5 Da die sachlich-rechtlichen Erwägungen gegen den fehlerhaften Schuldspruch zur gleichen Entscheidung zugunsten des Nichtrevidenden, des Angeklagten S., geführt hätten, liegt ein gemeinsamer Revisionsgrund vor, der zur Erstreckung gemäß 357 StPO auf den Mitangeklagten führt (vgl. Meyer-Goßner, StPO, 52. Aufl., 357 Rz. 14 mit Rechtsprechungsnachweisen). Eine zuvorige Anhörung des Angeklagten S. konnte unterbleiben. Zwar hat der 5. Strafsenat des Bundesgerichtshofs (Urteil vom 28. Oktober 2004 5 StR 276/04, NJW 2005, 374, 376) eine Anhörung des Nichtrevidenden für erforderlich gehalten, wenn ihm eine nicht unmittelbar begünstigende, ihn nach Zurückversetzung der Sache möglicherweise belastende Entscheidung droht, verbunden mit der Möglichkeit, die Erstreckung durch Widerspruch zu verhindern. Einer Vertiefung der Frage, wie dies mit dem Gebot der Prüfung von Amts wegen (Meyer-Goßner a.a.o.rn. 16) zu vereinbaren ist und welche rechtlichen und tatsächlichen Konsequenzen ein etwaiger Widerspruch haben kann, sowie mit den dagegen erhobenen Bedenken (vgl. BGH 1. Strafsenat, Beschluss vom 9. Mai 2006 1 StR 57/06, Abs. 29 a.
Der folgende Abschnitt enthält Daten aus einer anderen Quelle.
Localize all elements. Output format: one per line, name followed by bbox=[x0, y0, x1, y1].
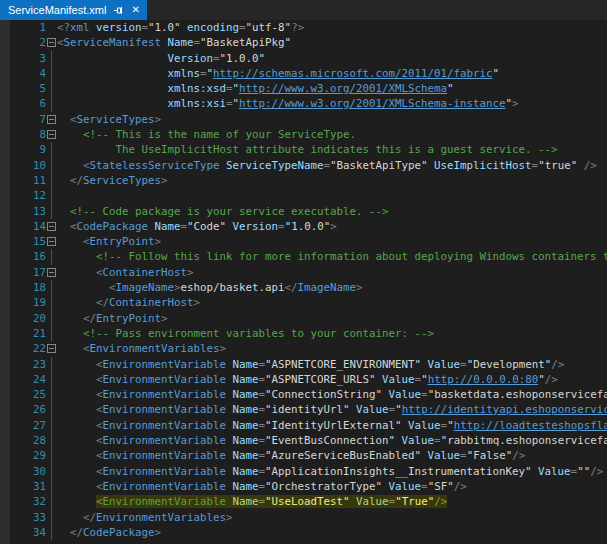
line-number: 12 bbox=[0, 188, 46, 203]
code-text[interactable]: <!-- Follow this link for more informati… bbox=[57, 249, 607, 264]
fold-guide bbox=[46, 81, 57, 96]
code-line: 12 bbox=[0, 188, 607, 203]
code-text[interactable]: <EnvironmentVariable Name="EventBusConne… bbox=[57, 433, 607, 448]
fold-collapse-icon[interactable] bbox=[46, 219, 57, 234]
fold-collapse-icon[interactable] bbox=[46, 127, 57, 142]
line-number: 7 bbox=[0, 112, 46, 127]
code-text[interactable]: </ContainerHost> bbox=[57, 295, 200, 310]
code-line: 20 </EntryPoint> bbox=[0, 311, 607, 326]
fold-guide bbox=[46, 66, 57, 81]
code-text[interactable]: <ServiceTypes> bbox=[57, 112, 161, 127]
line-number: 28 bbox=[0, 433, 46, 448]
line-number: 31 bbox=[0, 479, 46, 494]
editor-window: ServiceManifest.xml ✕ 1<?xml version="1.… bbox=[0, 0, 607, 544]
fold-guide bbox=[46, 479, 57, 494]
fold-collapse-icon[interactable] bbox=[46, 234, 57, 249]
line-number: 30 bbox=[0, 464, 46, 479]
code-editor[interactable]: 1<?xml version="1.0" encoding="utf-8"?>2… bbox=[0, 20, 607, 544]
line-number: 25 bbox=[0, 387, 46, 402]
code-text[interactable]: <!-- This is the name of your ServiceTyp… bbox=[57, 127, 356, 142]
fold-guide bbox=[46, 51, 57, 66]
fold-guide bbox=[46, 433, 57, 448]
code-text[interactable]: <EnvironmentVariable Name="ConnectionStr… bbox=[57, 387, 607, 402]
fold-guide bbox=[46, 142, 57, 157]
fold-guide bbox=[46, 387, 57, 402]
code-text[interactable]: <!-- Code package is your service execut… bbox=[57, 204, 389, 219]
code-text[interactable]: <ServiceManifest Name="BasketApiPkg" bbox=[57, 35, 291, 50]
line-number: 33 bbox=[0, 510, 46, 525]
code-text[interactable]: <StatelessServiceType ServiceTypeName="B… bbox=[57, 158, 597, 173]
code-text[interactable]: <EnvironmentVariable Name="ApplicationIn… bbox=[57, 464, 603, 479]
code-text[interactable]: xmlns:xsi="http://www.w3.org/2001/XMLSch… bbox=[57, 96, 519, 111]
fold-guide bbox=[46, 158, 57, 173]
code-text[interactable]: <!-- Pass environment variables to your … bbox=[57, 326, 434, 341]
fold-guide bbox=[46, 311, 57, 326]
code-line: 24 <EnvironmentVariable Name="ASPNETCORE… bbox=[0, 372, 607, 387]
line-number: 11 bbox=[0, 173, 46, 188]
code-line: 22 <EnvironmentVariables> bbox=[0, 341, 607, 356]
line-number: 2 bbox=[0, 35, 46, 50]
code-line: 18 <ImageName>eshop/basket.api</ImageNam… bbox=[0, 280, 607, 295]
code-text[interactable]: <EnvironmentVariable Name="ASPNETCORE_UR… bbox=[57, 372, 558, 387]
line-number: 20 bbox=[0, 311, 46, 326]
code-line: 26 <EnvironmentVariable Name="identityUr… bbox=[0, 402, 607, 417]
fold-guide bbox=[46, 494, 57, 509]
code-text[interactable]: xmlns="http://schemas.microsoft.com/2011… bbox=[57, 66, 499, 81]
tab-servicemanifest[interactable]: ServiceManifest.xml ✕ bbox=[0, 0, 147, 20]
code-text[interactable]: <EnvironmentVariables> bbox=[57, 341, 226, 356]
line-number: 19 bbox=[0, 295, 46, 310]
tab-title: ServiceManifest.xml bbox=[8, 4, 106, 16]
fold-guide bbox=[46, 326, 57, 341]
code-text[interactable]: <EnvironmentVariable Name="OrchestratorT… bbox=[57, 479, 467, 494]
code-text[interactable]: </EntryPoint> bbox=[57, 311, 168, 326]
code-text[interactable]: <EnvironmentVariable Name="ASPNETCORE_EN… bbox=[57, 357, 564, 372]
fold-collapse-icon[interactable] bbox=[46, 35, 57, 50]
code-text[interactable]: <ImageName>eshop/basket.api</ImageName> bbox=[57, 280, 363, 295]
fold-guide bbox=[46, 525, 57, 540]
fold-collapse-icon[interactable] bbox=[46, 341, 57, 356]
fold-collapse-icon[interactable] bbox=[46, 112, 57, 127]
line-number: 21 bbox=[0, 326, 46, 341]
fold-guide bbox=[46, 20, 57, 35]
close-icon[interactable]: ✕ bbox=[131, 5, 139, 15]
code-line: 9 The UseImplicitHost attribute indicate… bbox=[0, 142, 607, 157]
fold-guide bbox=[46, 280, 57, 295]
code-text[interactable]: <EnvironmentVariable Name="UseLoadTest" … bbox=[57, 494, 447, 509]
code-line: 16 <!-- Follow this link for more inform… bbox=[0, 249, 607, 264]
fold-guide bbox=[46, 448, 57, 463]
line-number: 16 bbox=[0, 249, 46, 264]
fold-guide bbox=[46, 510, 57, 525]
line-number: 6 bbox=[0, 96, 46, 111]
code-text[interactable]: <ContainerHost> bbox=[57, 265, 194, 280]
code-line: 31 <EnvironmentVariable Name="Orchestrat… bbox=[0, 479, 607, 494]
line-number: 14 bbox=[0, 219, 46, 234]
code-text[interactable]: <EnvironmentVariable Name="identityUrl" … bbox=[57, 402, 607, 417]
code-text[interactable]: The UseImplicitHost attribute indicates … bbox=[57, 142, 558, 157]
code-text[interactable]: </ServiceTypes> bbox=[57, 173, 168, 188]
fold-collapse-icon[interactable] bbox=[46, 265, 57, 280]
pin-icon[interactable] bbox=[113, 5, 124, 16]
line-number: 26 bbox=[0, 402, 46, 417]
fold-guide bbox=[46, 188, 57, 203]
line-number: 15 bbox=[0, 234, 46, 249]
code-line: 4 xmlns="http://schemas.microsoft.com/20… bbox=[0, 66, 607, 81]
code-text[interactable]: <EntryPoint> bbox=[57, 234, 161, 249]
code-text[interactable]: </EnvironmentVariables> bbox=[57, 510, 233, 525]
fold-guide bbox=[46, 173, 57, 188]
fold-guide bbox=[46, 464, 57, 479]
code-text[interactable]: <CodePackage Name="Code" Version="1.0.0"… bbox=[57, 219, 337, 234]
code-text[interactable]: <?xml version="1.0" encoding="utf-8"?> bbox=[57, 20, 304, 35]
code-text[interactable]: Version="1.0.0" bbox=[57, 51, 265, 66]
code-text[interactable]: </CodePackage> bbox=[57, 525, 161, 540]
code-line: 15 <EntryPoint> bbox=[0, 234, 607, 249]
fold-guide bbox=[46, 249, 57, 264]
line-number: 3 bbox=[0, 51, 46, 66]
line-number: 17 bbox=[0, 265, 46, 280]
code-text[interactable]: <EnvironmentVariable Name="IdentityUrlEx… bbox=[57, 418, 607, 433]
code-text[interactable]: xmlns:xsd="http://www.w3.org/2001/XMLSch… bbox=[57, 81, 454, 96]
line-number: 29 bbox=[0, 448, 46, 463]
line-number: 27 bbox=[0, 418, 46, 433]
code-line: 32 <EnvironmentVariable Name="UseLoadTes… bbox=[0, 494, 607, 509]
code-text[interactable]: <EnvironmentVariable Name="AzureServiceB… bbox=[57, 448, 525, 463]
line-number: 9 bbox=[0, 142, 46, 157]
E., zitiert nach juris; KK-Kuckein, StPO, 6. Aufl., 357 Rn. 17 f m. w. N.) bedarf es allerdings nicht. Bei der hier zu entscheidenden Fallkonstellation sind angesichts des fehlerhaften Schuldspruchs und der fehlerhaften Strafzumessungserwägungen derartige Nachteile für den Angeklagten S. kaum anzunehmen.